Taiwan Foreign Minister Joseph Wu welcomes Nancy Pelosi at the Taipei Songshan Airport in Taipei, Taiwan. Reuters
Despite Chinese threats, United States House of Representatives Speaker Nancy Pelosi visited Taiwan. The question everyone is asking whether Pelosi’s visit had served any purpose apart from that of straining US-China bilateral relations. China had made it clear that it does not appreciate the US leader’s Taiwan visit. Chinese President Xi Jingpin told US President Joe Biden during a video call that those who play with fire will perish by fire, an indirect reference to Pelosi’s Taiwan visit.
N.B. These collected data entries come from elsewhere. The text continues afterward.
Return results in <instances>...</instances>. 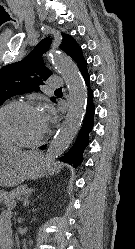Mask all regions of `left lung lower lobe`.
Masks as SVG:
<instances>
[{"instance_id":"obj_1","label":"left lung lower lobe","mask_w":135,"mask_h":249,"mask_svg":"<svg viewBox=\"0 0 135 249\" xmlns=\"http://www.w3.org/2000/svg\"><path fill=\"white\" fill-rule=\"evenodd\" d=\"M86 85L88 87V99L86 106V114L83 120L82 128L77 136V139L72 148L65 154L63 161L78 167L83 161V152L89 144V133L94 126V114L95 106L93 104V90L90 88V76L87 71V64H85L80 70ZM42 150L46 148V145L40 147Z\"/></svg>"}]
</instances>
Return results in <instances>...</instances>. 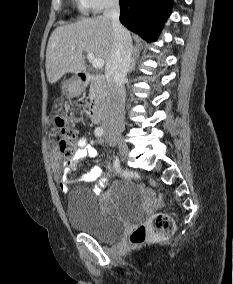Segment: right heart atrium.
I'll use <instances>...</instances> for the list:
<instances>
[{
  "instance_id": "obj_1",
  "label": "right heart atrium",
  "mask_w": 233,
  "mask_h": 284,
  "mask_svg": "<svg viewBox=\"0 0 233 284\" xmlns=\"http://www.w3.org/2000/svg\"><path fill=\"white\" fill-rule=\"evenodd\" d=\"M118 0H83L86 8L93 12H100L103 9L115 4Z\"/></svg>"
}]
</instances>
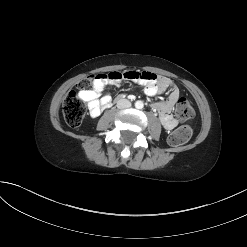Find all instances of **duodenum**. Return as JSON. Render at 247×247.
Masks as SVG:
<instances>
[{
    "label": "duodenum",
    "instance_id": "obj_1",
    "mask_svg": "<svg viewBox=\"0 0 247 247\" xmlns=\"http://www.w3.org/2000/svg\"><path fill=\"white\" fill-rule=\"evenodd\" d=\"M124 97H125V96H124L123 94H120V95L118 94V95L115 97L116 99H115L114 101L117 103V102L119 101V100H118L119 98H120V99H123Z\"/></svg>",
    "mask_w": 247,
    "mask_h": 247
}]
</instances>
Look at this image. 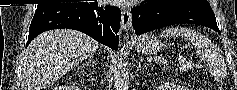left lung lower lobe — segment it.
Listing matches in <instances>:
<instances>
[{
  "label": "left lung lower lobe",
  "mask_w": 237,
  "mask_h": 90,
  "mask_svg": "<svg viewBox=\"0 0 237 90\" xmlns=\"http://www.w3.org/2000/svg\"><path fill=\"white\" fill-rule=\"evenodd\" d=\"M180 23L202 25L220 33L211 8L167 0H148L146 4L132 10V25L137 35Z\"/></svg>",
  "instance_id": "0a47b994"
}]
</instances>
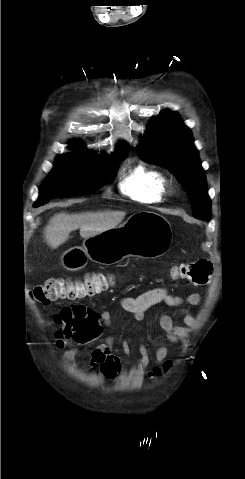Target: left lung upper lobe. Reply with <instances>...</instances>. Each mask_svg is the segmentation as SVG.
I'll return each mask as SVG.
<instances>
[{
  "label": "left lung upper lobe",
  "instance_id": "left-lung-upper-lobe-1",
  "mask_svg": "<svg viewBox=\"0 0 245 479\" xmlns=\"http://www.w3.org/2000/svg\"><path fill=\"white\" fill-rule=\"evenodd\" d=\"M136 151L141 158L168 168L187 191L195 218L211 219V201L198 152L188 127L172 112L155 116Z\"/></svg>",
  "mask_w": 245,
  "mask_h": 479
}]
</instances>
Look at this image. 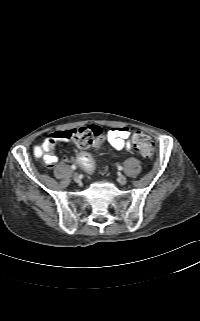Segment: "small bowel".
I'll return each mask as SVG.
<instances>
[{
  "label": "small bowel",
  "mask_w": 200,
  "mask_h": 321,
  "mask_svg": "<svg viewBox=\"0 0 200 321\" xmlns=\"http://www.w3.org/2000/svg\"><path fill=\"white\" fill-rule=\"evenodd\" d=\"M70 130L56 131L47 136L41 147H38L36 153L42 157L48 166H53L58 162L57 156L54 155L53 150L55 144L61 141H68L66 134ZM133 129L128 127H114L107 133V141L111 147V154L116 155V152L125 150L126 152L132 151L131 134ZM65 158L64 161H68Z\"/></svg>",
  "instance_id": "c3829d8e"
}]
</instances>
Biden reiterated that the US supported the One-China policy, but it would not allow the change in Taiwan’s status through force. Chinese foreign office spokesperson Zhao Lijian said that Pelosi’s visit to Taiwan would be considered “a gross interference in China’s internal affairs” and that it would lead to “very serious developments and consequences.” He also elaborated the Chinese view in more elaborate terms, verging on a threat. Zhao said, “We would like to tell the United States once again that China is standing by, the Chinese People’s Liberation Army will never sit idly by, and China will take resolute responses and strong countermeasures to defend its sovereignty and territorial integrity.” This was a military ultimatum in so many words. China has always used very strong language when any other country referred to Taiwan, Hong Kong, Tibet, and even Xinjiang. Each of these parts are troublesome and world opinion has been critical of Beijing’s harsh policies in these regions.
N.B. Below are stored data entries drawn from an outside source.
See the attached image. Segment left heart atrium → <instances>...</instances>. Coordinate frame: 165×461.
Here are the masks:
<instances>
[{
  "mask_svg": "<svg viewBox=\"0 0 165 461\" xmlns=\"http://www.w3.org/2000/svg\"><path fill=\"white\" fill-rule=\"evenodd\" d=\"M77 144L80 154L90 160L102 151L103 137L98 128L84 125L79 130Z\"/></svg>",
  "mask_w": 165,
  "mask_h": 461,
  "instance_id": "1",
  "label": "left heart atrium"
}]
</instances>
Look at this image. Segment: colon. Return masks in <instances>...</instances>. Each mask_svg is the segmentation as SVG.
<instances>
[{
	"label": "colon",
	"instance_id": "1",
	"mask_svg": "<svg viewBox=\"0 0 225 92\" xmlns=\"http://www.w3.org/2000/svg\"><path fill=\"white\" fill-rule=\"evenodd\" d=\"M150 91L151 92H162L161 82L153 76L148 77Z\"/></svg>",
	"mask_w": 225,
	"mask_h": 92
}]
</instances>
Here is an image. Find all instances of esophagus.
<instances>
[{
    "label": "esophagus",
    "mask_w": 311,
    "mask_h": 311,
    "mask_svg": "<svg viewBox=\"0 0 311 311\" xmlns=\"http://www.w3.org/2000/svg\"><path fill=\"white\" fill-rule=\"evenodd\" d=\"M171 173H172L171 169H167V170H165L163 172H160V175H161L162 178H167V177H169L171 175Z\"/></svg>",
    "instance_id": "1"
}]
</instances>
The White House dismissed the Chinese warning as mere rhetoric. National Security Council spokesman Nick Kirby said, “It is not uncommon for congressional leaders to travel to Taiwan. We shouldn’t be as a country, we shouldn’t be intimidated by that rhetoric, or those potential actions. This is an important trip for the Speaker to be on and we’re going to do whatever we can to support her.”
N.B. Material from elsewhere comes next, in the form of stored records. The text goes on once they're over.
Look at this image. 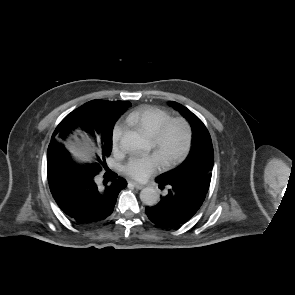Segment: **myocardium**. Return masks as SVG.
Masks as SVG:
<instances>
[{"label":"myocardium","mask_w":295,"mask_h":295,"mask_svg":"<svg viewBox=\"0 0 295 295\" xmlns=\"http://www.w3.org/2000/svg\"><path fill=\"white\" fill-rule=\"evenodd\" d=\"M173 128L181 130L184 136V141L180 151L164 161L165 168H171L181 163L188 155L192 144V129L189 123L182 118H171L152 136V144L157 152L162 149L169 132Z\"/></svg>","instance_id":"obj_1"}]
</instances>
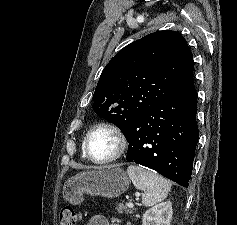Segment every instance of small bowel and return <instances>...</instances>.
Segmentation results:
<instances>
[{
	"label": "small bowel",
	"instance_id": "small-bowel-1",
	"mask_svg": "<svg viewBox=\"0 0 237 225\" xmlns=\"http://www.w3.org/2000/svg\"><path fill=\"white\" fill-rule=\"evenodd\" d=\"M87 225H118V224L111 222L109 219H107L103 215H96V216H93L88 221Z\"/></svg>",
	"mask_w": 237,
	"mask_h": 225
}]
</instances>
Shi Yinhong, an international relations professor at Renmin University in Beijing, sees the articulated positions of both sides as their stated positions, and he thinks they would not go beyond them. That is, China will not attempt a military takeover of Taiwan, and the US would not be sending its military to defend Taiwan. He says, “Unless by accident, I am sure neither side would intentionally take military action that could lead to a majority risk.”
Meanwhile, when Pelosi and her delegation reached Singapore on their first stop, Singapore President Lee Hsien Loong emphasized on Monday the importance of stable US-China relations for the region. For Singapore and other countries in the south-Asian region, China is an important neighbour in economic terms, though these countries look to the US in terms of military protection. American military presence serves as a guarantee against the Chinese, though it is quite unlikely whether China is ever going to use its military force to make a point. A clash between China and the US puts the south-east Asian countries as well as South Korea and Japan in a dilemma. China is a big market for all the countries in east Asia, and Chinese investment is also crucial for Singapore, Malaysia and even South Korea. Though China would want to treat Taiwan as a province of China, Taiwan has built its own international trade relations in its capacity as a sovereign state. And Taiwanese role in China’s economic boom has been crucial.
So, it will be difficult to cut off Taiwan from the rest of the world. It would be unfair then for China to impose conditions on Taiwan and prevent other countries which have ties with Taiwan from visiting the place. The American condition that if the Taiwanese voluntarily merge with China, then there would be no dispute. Of course, Beijing believes it has a right over Taiwan even if the Taiwanese disagree.